Count every line in the data below where "både" occurs, then state that number and nothing more.

+++ RECORD SET

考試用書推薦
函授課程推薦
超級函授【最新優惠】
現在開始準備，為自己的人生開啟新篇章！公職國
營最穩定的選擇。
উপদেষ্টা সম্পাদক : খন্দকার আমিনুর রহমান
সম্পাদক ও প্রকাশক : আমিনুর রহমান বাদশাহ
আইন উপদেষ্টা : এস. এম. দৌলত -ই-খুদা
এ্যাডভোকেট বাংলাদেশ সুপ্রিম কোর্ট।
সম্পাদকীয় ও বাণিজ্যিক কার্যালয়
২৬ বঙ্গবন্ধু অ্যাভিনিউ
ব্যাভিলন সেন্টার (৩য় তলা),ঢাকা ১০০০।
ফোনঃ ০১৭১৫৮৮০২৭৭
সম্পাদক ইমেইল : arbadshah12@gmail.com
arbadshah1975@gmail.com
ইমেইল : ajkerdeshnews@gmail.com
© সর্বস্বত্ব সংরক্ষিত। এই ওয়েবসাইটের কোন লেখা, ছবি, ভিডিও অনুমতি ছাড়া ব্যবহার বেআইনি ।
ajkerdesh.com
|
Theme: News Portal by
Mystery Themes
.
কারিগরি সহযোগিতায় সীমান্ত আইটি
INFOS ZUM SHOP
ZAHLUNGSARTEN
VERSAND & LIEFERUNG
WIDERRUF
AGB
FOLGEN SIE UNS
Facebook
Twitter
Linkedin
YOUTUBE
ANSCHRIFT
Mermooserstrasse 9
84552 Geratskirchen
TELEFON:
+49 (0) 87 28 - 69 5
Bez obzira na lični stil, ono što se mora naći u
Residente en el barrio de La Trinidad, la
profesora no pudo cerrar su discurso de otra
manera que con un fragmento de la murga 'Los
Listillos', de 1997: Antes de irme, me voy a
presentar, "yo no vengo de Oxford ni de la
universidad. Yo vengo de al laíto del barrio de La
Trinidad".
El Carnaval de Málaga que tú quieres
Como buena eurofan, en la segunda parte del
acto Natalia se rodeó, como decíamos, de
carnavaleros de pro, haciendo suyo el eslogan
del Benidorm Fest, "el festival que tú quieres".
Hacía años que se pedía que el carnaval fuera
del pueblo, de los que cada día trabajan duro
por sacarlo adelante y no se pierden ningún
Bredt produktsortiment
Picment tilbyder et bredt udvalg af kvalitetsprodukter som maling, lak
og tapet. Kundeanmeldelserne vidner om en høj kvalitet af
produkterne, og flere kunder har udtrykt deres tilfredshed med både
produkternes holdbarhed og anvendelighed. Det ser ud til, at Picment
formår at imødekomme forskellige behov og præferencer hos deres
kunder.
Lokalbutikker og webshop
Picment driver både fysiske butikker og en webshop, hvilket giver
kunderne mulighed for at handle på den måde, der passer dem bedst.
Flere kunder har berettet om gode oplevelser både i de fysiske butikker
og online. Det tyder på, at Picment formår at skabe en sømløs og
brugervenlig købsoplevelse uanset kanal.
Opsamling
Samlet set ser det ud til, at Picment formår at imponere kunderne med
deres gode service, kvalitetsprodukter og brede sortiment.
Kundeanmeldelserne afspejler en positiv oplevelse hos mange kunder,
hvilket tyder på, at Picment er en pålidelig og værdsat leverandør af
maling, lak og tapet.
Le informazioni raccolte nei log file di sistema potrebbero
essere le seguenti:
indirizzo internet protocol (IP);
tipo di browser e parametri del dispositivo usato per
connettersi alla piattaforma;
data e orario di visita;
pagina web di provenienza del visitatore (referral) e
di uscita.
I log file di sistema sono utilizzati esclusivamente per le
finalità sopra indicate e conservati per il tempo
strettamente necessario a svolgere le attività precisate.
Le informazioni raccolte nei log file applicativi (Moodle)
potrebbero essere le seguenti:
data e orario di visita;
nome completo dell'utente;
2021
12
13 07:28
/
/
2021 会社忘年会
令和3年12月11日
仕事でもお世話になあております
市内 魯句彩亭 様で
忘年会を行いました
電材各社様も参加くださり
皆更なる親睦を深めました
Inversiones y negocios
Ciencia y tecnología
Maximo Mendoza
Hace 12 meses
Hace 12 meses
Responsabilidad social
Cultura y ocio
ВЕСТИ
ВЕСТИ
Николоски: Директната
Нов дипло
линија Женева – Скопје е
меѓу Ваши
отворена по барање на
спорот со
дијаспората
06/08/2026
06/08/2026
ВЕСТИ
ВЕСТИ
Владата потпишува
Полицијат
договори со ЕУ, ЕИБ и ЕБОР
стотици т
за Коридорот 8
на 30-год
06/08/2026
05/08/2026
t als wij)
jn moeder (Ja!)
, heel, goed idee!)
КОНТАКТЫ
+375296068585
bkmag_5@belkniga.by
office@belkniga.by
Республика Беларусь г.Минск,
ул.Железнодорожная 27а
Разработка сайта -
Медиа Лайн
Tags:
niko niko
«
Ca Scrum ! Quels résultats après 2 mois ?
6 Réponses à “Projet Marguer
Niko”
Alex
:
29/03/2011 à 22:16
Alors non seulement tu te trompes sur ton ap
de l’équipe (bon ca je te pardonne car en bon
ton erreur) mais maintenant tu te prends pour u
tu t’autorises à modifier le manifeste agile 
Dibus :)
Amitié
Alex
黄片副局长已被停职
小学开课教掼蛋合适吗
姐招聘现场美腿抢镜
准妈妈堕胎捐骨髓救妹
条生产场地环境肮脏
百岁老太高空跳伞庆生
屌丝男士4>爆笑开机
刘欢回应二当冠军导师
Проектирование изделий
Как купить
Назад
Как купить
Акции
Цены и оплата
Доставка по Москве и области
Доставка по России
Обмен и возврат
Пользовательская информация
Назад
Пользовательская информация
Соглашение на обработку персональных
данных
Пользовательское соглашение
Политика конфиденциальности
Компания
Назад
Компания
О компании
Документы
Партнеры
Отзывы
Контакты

++++++

§ **REPLY**:
3